Hence the time taken is O(n).

##### To find the sum of digits of a number

let’s say we have our solution like below

```
SumOfDigits(n)
begin
sum = 0, r
while(n > 0)
r = n % 10
sum = sum + r
n = n / 10
return sum
end
```

In this example, for a given input say 12345, we expect the algorithm to slice and sum all the individual digits of the number and return the sum, which in this case is 1+2+3+4+5=15.

If we look at the algorithm, the input number is iteratively divided by 10 and then the sliced remainder is added to the total sum.

For how many times the loop runs in this case?

For a number 12345, the loop runs 5 times. In other words, to run the loop for 5 times, you need a number with 5 digits which is in the range of 10^5. Similarly to run the loop for D times, the length of the number should be 10^D.

```
N = 10^D
D = log10N
```

Hence the time taken for the algorithm to execute is logN(base 10).

##### To find the Nth Fibonacci number

let’s say the solution we’ve developed looks like below

```
fib(n)
begin
if n <= 0
return 0
else if n == 1
return 1
else
return fib(n-1) + fib(n-2)
end
```

In this recursive solution, we have our call stack like this:

for an input 5, we’ll have:

- fib(5) calling out fib(4) and fib(3)
- fib(4) calling out fib(3) and fib(2)
- fib(3) calling out fib(2) and fib(1)
- fib(2) calling out fib(1) and fib(0)
- fib(1) calling out fib(0) and fib(-1)

For every recursive call, the call stack branches out into sub nodes, forming something similar to a balanced binary tree. In this case, we have exactly 2 nodes per branch (fib(n-1) and fib(n-2)) and if we count the total number of nodes, it’d be around 2^n. Hence the time taken for this algorithm is O(2^n)

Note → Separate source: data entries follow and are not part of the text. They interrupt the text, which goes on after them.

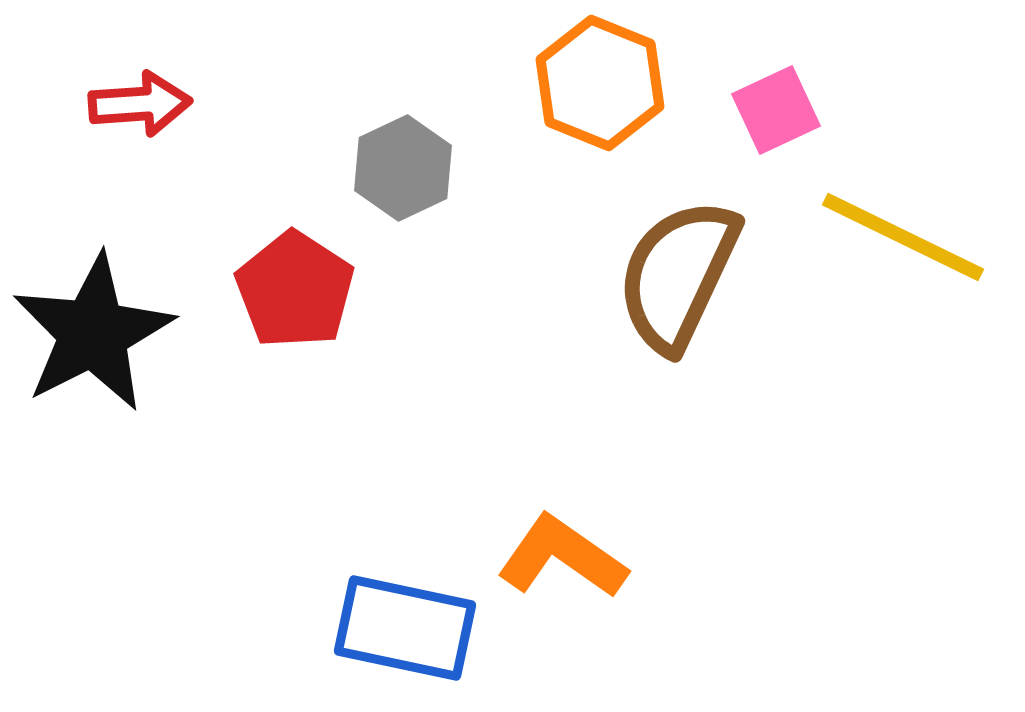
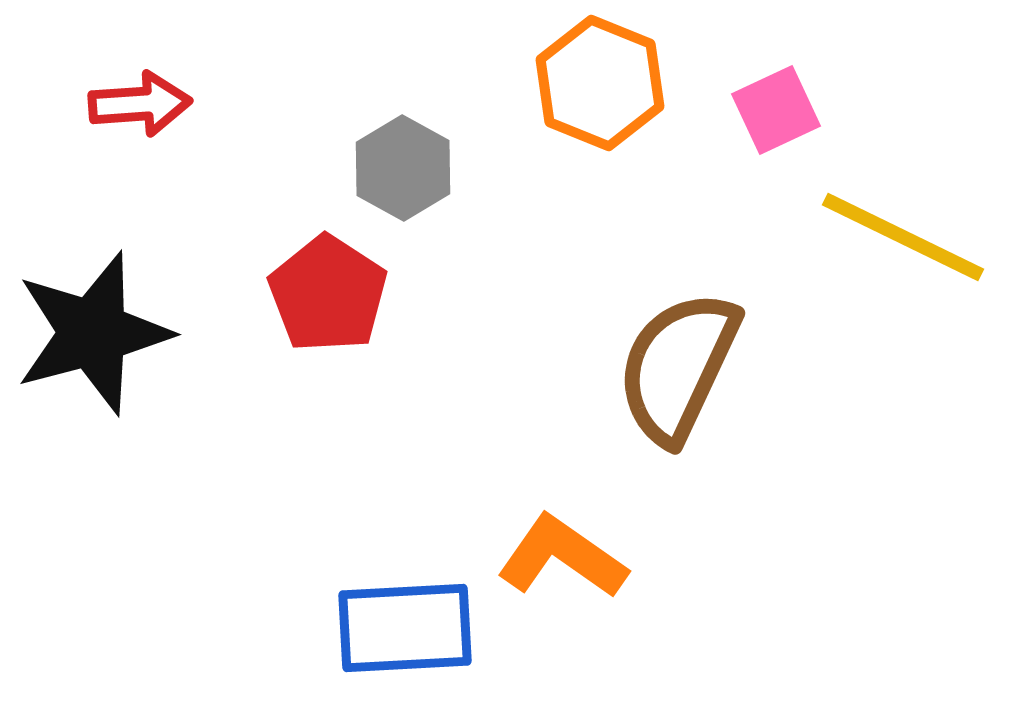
gray hexagon: rotated 6 degrees counterclockwise
brown semicircle: moved 92 px down
red pentagon: moved 33 px right, 4 px down
black star: rotated 12 degrees clockwise
blue rectangle: rotated 15 degrees counterclockwise
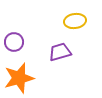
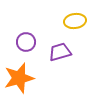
purple circle: moved 12 px right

##### Sum of all elements of a Matrix

let’s say our solution looks like below

```
SumOfElements(matrix[][], m, n)
begin
sum = 0
for i = 1 to m
for j = 1 to n
sum = sum + matrix[i][j]
return sum
end
```

In this case, for every since iteration of the outer loop i, we have j iterate from 1 to n. This means that the total times the j loop runs is equal to mxn. Hence the total time taken for this algorithm is O(mxn) where m and n are the rows and columns of the matrix.

## Remember these things for Time Complexity

Time complexities for algorithms follow certain patterns, making it easy to identify and understand the execution time for an algorithm. Here are some important things to remember:

- Looping through an array of size n takes O(n) time
- Looping through a matrix of size mxn takes O(mxn) time
- While calculating the time for algorithm, we can drop off the constants. which means O(2n) is equal to O(n)
- If an algorithm contains two sequences of loops, the complexities are added. which means O(n+n) = O(2n) == O(n)
- If an algorithm contains two nested loops, the complexities are multiplied. which means O(nxn) = O(n^2)
- If an algorithm works on an input set by slicing the input into smaller parts, the complexity is mostly logarithmic. which means O(logn)
- If an algorithm works in a recursive fashion with exactly two sub recursive calls, the complexity is mostly exponential. which means O(2^n)
- If an algorithm works in a recursive fashion with exactly one sub recursive call, the complexity is mostly linear. which means O(n)
- Binary Search algorithm takes O(logn) time, while Merge Sort takes O(nlogn) times, since both approaches involve splicing the input set into smaller chunks while processing.